Fast nearest-location finder for Oracle

Elsewhere I have written an article on fast location finding for the MySQL and PostgreSQL databases. This article shows an adaptation of that work for the Oracle database.

If you need data to work with, here’s a US Zip Code table in SQL suitable for an Oracle database. Please don’t use this data in production.

The Great Circle Distance Formula

What’s the distance along the surface of the (spherical) earth between two arbitrary points, in degrees, given by their latitude and longitude in degrees?  That’s determined by the Spherical Cosine Law, or the Haversine Formula, which is this in Oracle syntax.

57.2957795 * (ACOS(COS(0.0174532925*(lat1)) * COS(0.0174532925*(lat2)) *
                   COS(0.0174532925*(long1-long2)) +
                   SIN(0.0174532925*(lat1)) * SIN(0.0174532925*(lat2))))

This formula is all about angles. The constant “57.2957795” converts radians to degrees, and the inverse constant “0.0174532925” converts degrees to radians.

It’s the distance along the surface of the spherical earth. It works equally well when the locations in question are your apartment and your local supermarket, or when they are the airports in Sydney, Australia and Reykjavik, Iceland.
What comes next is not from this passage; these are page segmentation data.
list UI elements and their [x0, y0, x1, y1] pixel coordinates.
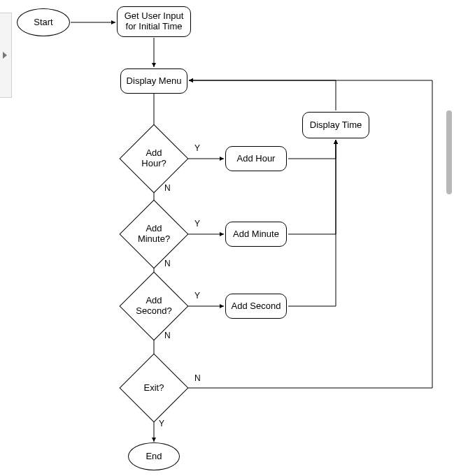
node-add-hour-q: Add Hour? — [129, 134, 178, 183]
node-display-time: Display Time — [302, 112, 369, 138]
node-exit-q: Exit? — [129, 363, 178, 412]
node-add-minute-q: Add Minute? — [129, 210, 178, 259]
left-expand-handle[interactable] — [0, 13, 12, 98]
node-get-input-label: Get User Input for Initial Time — [122, 11, 186, 32]
node-display-menu: Display Menu — [120, 68, 187, 94]
node-add-second: Add Second — [225, 294, 287, 319]
node-add-hour-label: Add Hour — [237, 154, 276, 164]
node-end-label: End — [146, 452, 162, 462]
flowchart-canvas: Start Get User Input for Initial Time Di… — [0, 0, 454, 476]
node-add-second-label: Add Second — [232, 301, 281, 312]
label-y-exit: Y — [159, 419, 164, 428]
node-add-second-q: Add Second? — [129, 282, 178, 331]
node-add-minute-q-label: Add Minute? — [134, 224, 174, 245]
label-n-second: N — [164, 331, 171, 340]
node-add-minute: Add Minute — [225, 222, 287, 247]
label-y-hour: Y — [194, 143, 200, 153]
vertical-scrollbar[interactable] — [446, 110, 452, 194]
node-end: End — [128, 442, 180, 470]
node-display-time-label: Display Time — [310, 120, 362, 131]
node-exit-q-label: Exit? — [144, 383, 164, 394]
label-n-hour: N — [164, 183, 171, 193]
node-add-hour: Add Hour — [225, 146, 287, 171]
node-add-hour-q-label: Add Hour? — [134, 148, 174, 169]
label-n-minute: N — [164, 259, 171, 268]
label-n-exit: N — [194, 373, 201, 383]
node-add-minute-label: Add Minute — [233, 229, 279, 240]
label-y-second: Y — [194, 291, 200, 301]
label-y-minute: Y — [194, 219, 200, 229]
node-start: Start — [17, 8, 70, 36]
node-add-second-q-label: Add Second? — [134, 296, 174, 317]
node-display-menu-label: Display Menu — [127, 76, 182, 87]
node-get-input: Get User Input for Initial Time — [117, 6, 191, 37]
node-start-label: Start — [34, 17, 52, 28]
Notice that this result is in degrees.  That means we have to multiply it by  111.045, our value for km per degree, if we want the distance in km.

Querying the Nearest Locations

Cool. So to find the nearest points in a database to a given point, we can write a query like this.  Let’s use the point with latitude 42.81 and longitude -70.81. This Oracle query finds the fifteen nearest points to the given point in order of distance.

SELECT * FROM(
 SELECT z.zip, z.primary_city, z.state,
        z.latitude, z.longitude,
        p.radius,
        p.distance_unit
           * rad2deg * (ACOS(COS(deg2rad * (p.latpoint))
                           * COS(deg2rad * (z.latitude))
                           * COS(deg2rad * (p.longpoint - z.longitude))
                           + SIN(deg2rad * (p.latpoint))
                           * SIN(deg2rad * (z.latitude)))) AS distance
  FROM zip z
  JOIN (
        SELECT  42.81  AS latpoint,    -70.81 AS longpoint,
                50.0 AS radius,        111.045 AS distance_unit,
		57.2957795 AS rad2deg,
                0.0174532925 AS deg2rad
	      FROM  DUAL
    ) p ON 1=1
  ORDER BY distance
)
WHERE ROWNUM <= 15

Notice the use of the join to put latpoint and longpoint into the query. It’s convenient to write the query that way because latpoint and longpoint are referred to multiple times in the formula. We also include the degrees-to-radians and radians-to-degrees constants in the joined table. Notice also the use of “ROWNUM < = 15” to limit the number of rows in the resultset.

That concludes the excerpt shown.